Saved entries:
▬▬▬
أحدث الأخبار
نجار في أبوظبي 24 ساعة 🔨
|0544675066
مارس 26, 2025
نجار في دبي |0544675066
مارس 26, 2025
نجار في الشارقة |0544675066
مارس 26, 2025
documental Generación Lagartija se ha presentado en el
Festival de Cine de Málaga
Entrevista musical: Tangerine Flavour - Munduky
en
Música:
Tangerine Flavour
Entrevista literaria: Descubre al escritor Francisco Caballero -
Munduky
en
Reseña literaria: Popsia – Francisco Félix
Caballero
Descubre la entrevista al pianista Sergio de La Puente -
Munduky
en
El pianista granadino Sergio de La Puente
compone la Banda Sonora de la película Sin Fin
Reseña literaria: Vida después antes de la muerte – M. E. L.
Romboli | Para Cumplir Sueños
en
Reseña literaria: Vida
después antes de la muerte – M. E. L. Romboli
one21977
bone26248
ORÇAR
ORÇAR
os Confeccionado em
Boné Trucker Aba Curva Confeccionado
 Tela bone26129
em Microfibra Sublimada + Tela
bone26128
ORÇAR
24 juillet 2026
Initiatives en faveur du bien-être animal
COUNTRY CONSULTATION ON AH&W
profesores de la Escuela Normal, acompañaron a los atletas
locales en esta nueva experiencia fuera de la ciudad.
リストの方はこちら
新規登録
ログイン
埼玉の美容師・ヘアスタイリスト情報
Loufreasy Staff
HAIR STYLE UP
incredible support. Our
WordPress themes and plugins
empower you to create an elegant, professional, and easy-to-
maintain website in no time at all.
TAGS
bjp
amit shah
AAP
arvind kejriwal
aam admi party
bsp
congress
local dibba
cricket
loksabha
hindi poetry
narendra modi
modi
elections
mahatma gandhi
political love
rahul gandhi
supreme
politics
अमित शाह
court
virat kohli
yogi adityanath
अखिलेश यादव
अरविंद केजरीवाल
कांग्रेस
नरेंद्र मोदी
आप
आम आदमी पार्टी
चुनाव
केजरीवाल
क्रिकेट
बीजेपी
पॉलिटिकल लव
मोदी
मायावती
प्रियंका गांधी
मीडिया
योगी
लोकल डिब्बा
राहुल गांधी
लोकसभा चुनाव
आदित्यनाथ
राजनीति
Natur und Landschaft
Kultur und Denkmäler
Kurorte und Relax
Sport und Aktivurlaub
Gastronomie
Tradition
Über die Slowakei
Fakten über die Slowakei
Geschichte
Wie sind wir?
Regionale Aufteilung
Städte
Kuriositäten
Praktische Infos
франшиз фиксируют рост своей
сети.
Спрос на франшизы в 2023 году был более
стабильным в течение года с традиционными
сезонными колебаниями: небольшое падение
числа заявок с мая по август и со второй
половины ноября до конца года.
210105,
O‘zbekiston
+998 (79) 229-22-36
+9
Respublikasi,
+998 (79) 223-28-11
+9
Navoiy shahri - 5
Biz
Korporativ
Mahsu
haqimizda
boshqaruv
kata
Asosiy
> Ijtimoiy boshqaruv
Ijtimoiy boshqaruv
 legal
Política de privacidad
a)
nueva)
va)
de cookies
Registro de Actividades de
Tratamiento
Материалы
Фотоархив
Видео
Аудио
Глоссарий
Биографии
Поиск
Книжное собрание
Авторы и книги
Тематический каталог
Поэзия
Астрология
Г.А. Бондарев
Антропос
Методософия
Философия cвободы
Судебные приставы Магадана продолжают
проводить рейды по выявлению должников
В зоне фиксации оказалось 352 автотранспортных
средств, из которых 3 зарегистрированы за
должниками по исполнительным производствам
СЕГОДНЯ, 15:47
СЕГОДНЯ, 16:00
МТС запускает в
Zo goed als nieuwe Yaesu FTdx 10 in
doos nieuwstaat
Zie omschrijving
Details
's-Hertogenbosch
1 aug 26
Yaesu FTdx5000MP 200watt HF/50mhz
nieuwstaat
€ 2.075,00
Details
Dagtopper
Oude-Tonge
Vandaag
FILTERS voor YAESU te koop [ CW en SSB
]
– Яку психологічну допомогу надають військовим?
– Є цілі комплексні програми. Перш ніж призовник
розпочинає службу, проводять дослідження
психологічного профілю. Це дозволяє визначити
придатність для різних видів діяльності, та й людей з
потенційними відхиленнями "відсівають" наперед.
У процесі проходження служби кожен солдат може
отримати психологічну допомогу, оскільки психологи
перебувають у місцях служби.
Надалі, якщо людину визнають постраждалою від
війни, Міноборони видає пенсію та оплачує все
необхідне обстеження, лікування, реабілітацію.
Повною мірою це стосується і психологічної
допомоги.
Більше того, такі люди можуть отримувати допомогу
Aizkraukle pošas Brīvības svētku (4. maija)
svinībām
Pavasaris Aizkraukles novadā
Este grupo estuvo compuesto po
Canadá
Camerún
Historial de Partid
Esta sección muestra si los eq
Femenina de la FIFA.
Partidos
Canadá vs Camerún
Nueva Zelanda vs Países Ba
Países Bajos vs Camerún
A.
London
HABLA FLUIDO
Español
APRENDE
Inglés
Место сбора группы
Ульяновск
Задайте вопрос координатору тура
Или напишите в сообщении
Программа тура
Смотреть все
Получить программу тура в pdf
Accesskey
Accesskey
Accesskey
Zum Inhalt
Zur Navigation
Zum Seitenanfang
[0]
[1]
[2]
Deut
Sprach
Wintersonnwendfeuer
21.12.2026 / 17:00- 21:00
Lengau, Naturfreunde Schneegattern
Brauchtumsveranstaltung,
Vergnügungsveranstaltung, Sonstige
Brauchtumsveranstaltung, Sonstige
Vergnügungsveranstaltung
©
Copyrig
▬▬▬
* TASK DESCRIPTION *
A word-for-word copy of the lines above from the one with "Место сбора группы" through the one with "21.12.2026 / 17:00- 21:00", inclusive, is the only output wanted.

* RESPONSE TO THIS TASK *
Место сбора группы
Ульяновск
Задайте вопрос координатору тура
Или напишите в сообщении
Программа тура
Смотреть все
Получить программу тура в pdf
Accesskey
Accesskey
Accesskey
Zum Inhalt
Zur Navigation
Zum Seitenanfang
[0]
[1]
[2]
Deut
Sprach
Wintersonnwendfeuer
21.12.2026 / 17:00- 21:00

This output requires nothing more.